The U.S. Forest Service has deployed land mobile radios on the fireline since the Vietnam War, and the equipment hasn’t changed much over the years.
But Colin Watts, assistant director for land mobile radio at the Missoula Technology and Development Center, said the future is about to change.
“The future is digital and the future is data,” Watts said. “Real-time telemetry and data management is going to be a growing concern. The ability to extend that data envelope into the forest where we operate is key to us in the future.”
Watts and other experts in firefighting technology led Sen. Steve Daines and FCC Commissioner Brendan Carr on a tour of the Technology and Development Program, where the next generation of firefighting equipment is developed and tested by the Forest Service.
That includes the performance metrics of firefighting aircraft to better inform their use, and the development of new retardant to slow advancing flames. It also includes vital communication links, making the Forest Service the largest government user of spectrum behind the U.S. military.
“At the FCC, our biggest priority is closing the digital divide – making sure every American, regardless of where they live, has a fair shot at next-generation connectivity,” Carr told the Missoula Current. “We’re seeing that here in regards to public safety communications. We learn a lot on the road and we’ll take that back to D.C. and try and get it across the finish line.”
Permitting the deployment of broadband on federal lands has been a challenge, Watts and others told Carr. And licensing dozens of radio frequencies a week during the fire season has its challenges, along with building the radio towers to send the signals.
Daines, who also toured a Missoula telehealth facility earlier in the day, said communication is key to the future, be it health care or firefighting safety and efficiencies.
“As we talk about the Forest Service being one of the largest consumers of spectrum in the government, the importance of communication is critical when we’re in a situation of fighting fires,” he said. “To have (Carr) here firsthand to hear from the experts is a voice he can bring back to D.C. If there’s a thing we need, it’s more of a Montana voice in Washington.”
Stronger communication has also led to a reduction in the deployment of fire shelters in recent years, though Tony Petrilli and other researchers are still working to improve their ability to withstand a running fire.

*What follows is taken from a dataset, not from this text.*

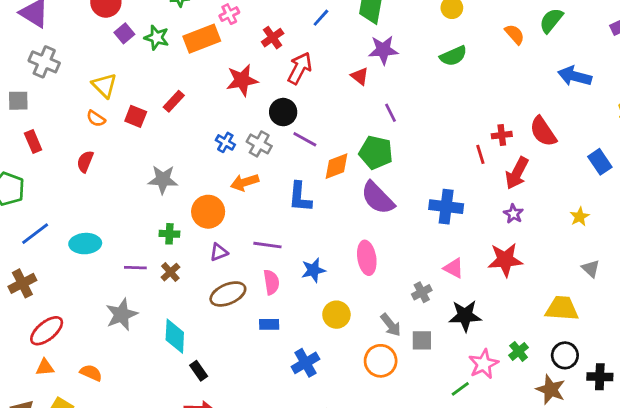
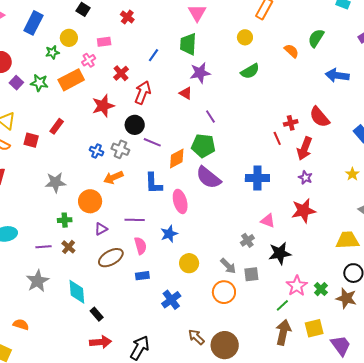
pink ellipse: (367, 258) -> (180, 201), moved
green cross: (519, 351) -> (321, 289), moved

Petrilli, a fire equipment specialist, said his team is working with the Langley Research Center and NASA to improve today’s fire shelters. As it stands, he said, any boost in performance tends to lead to an increase in weight.
And for an overburdened firefighter, weight matters.
“The trade-off in increased weight and bulk wasn’t worth the increased weight in protection,” Petrilli said. “But we’ve also had a pretty substantial decrease in the number of fire shelters deployed. Our numbers are down and we’re doing a much better job of taking risk assessments into account and putting firefighters in a position where they can be successful and still be at low risk.”
Daines, who described the Technology and Development Program in place in Missoula as one of the nation’s “best-kept secrets,” looks to bring the views of its experts back to the nation’s capital.
“There’s no better place than Missoula to be doing the work of finding ways to protect our firefighters – looking for better practices in the field for our smokejumpers, safety protection equipment, how we can make fire retardant drops more efficient,” he said. “And there’s nothing like injecting some common sense into how we can protect the men and women on the front lines than having that experience here.”